[EXTRACTED RECORDS Boundary: Start]

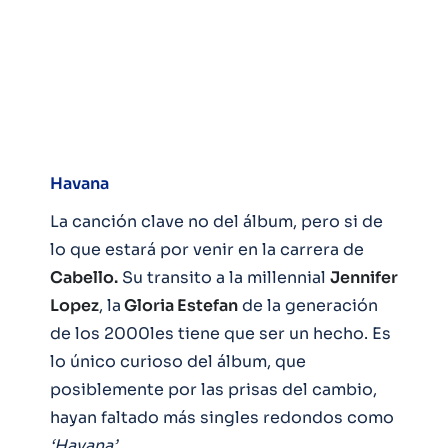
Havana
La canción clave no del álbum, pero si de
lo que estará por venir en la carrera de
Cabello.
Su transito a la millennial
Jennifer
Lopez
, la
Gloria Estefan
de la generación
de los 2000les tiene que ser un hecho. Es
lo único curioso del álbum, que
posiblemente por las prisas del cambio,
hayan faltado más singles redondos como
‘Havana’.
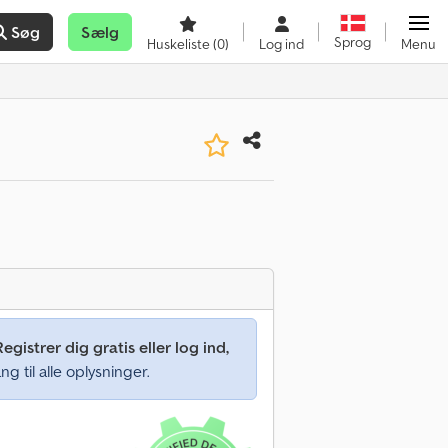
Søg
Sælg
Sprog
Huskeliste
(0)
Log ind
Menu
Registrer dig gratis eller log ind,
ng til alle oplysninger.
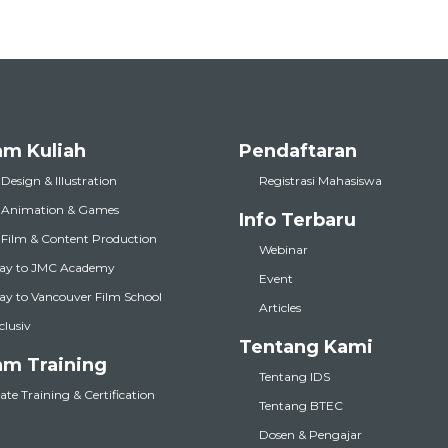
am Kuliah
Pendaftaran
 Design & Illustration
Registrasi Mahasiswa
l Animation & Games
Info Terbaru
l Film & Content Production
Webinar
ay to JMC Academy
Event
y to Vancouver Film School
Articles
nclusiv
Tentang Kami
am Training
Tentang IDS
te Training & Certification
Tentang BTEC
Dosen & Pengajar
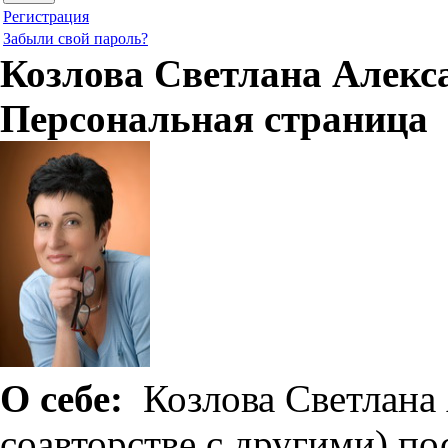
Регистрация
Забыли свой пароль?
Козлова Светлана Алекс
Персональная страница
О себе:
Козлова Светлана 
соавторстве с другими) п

[EXTRACTED RECORDS Boundary: End]

**ACTIVITY:** Please output the material as written, apart from the images.

**WRITTEN RESPONSE:**
Havana
La canción clave no del álbum, pero si de
lo que estará por venir en la carrera de
Cabello.
Su transito a la millennial
Jennifer
Lopez
, la
Gloria Estefan
de la generación
de los 2000les tiene que ser un hecho. Es
lo único curioso del álbum, que
posiblemente por las prisas del cambio,
hayan faltado más singles redondos como
‘Havana’.
Søg
Sælg
Sprog
Huskeliste
(0)
Log ind
Menu
Registrer dig gratis eller log ind,
ng til alle oplysninger.
am Kuliah
Pendaftaran
 Design & Illustration
Registrasi Mahasiswa
l Animation & Games
Info Terbaru
l Film & Content Production
Webinar
ay to JMC Academy
Event
y to Vancouver Film School
Articles
nclusiv
Tentang Kami
am Training
Tentang IDS
te Training & Certification
Tentang BTEC
Dosen & Pengajar
Регистрация
Забыли свой пароль?
Козлова Светлана Алекс
Персональная страница
О себе:
Козлова Светлана 
соавторстве с другими) п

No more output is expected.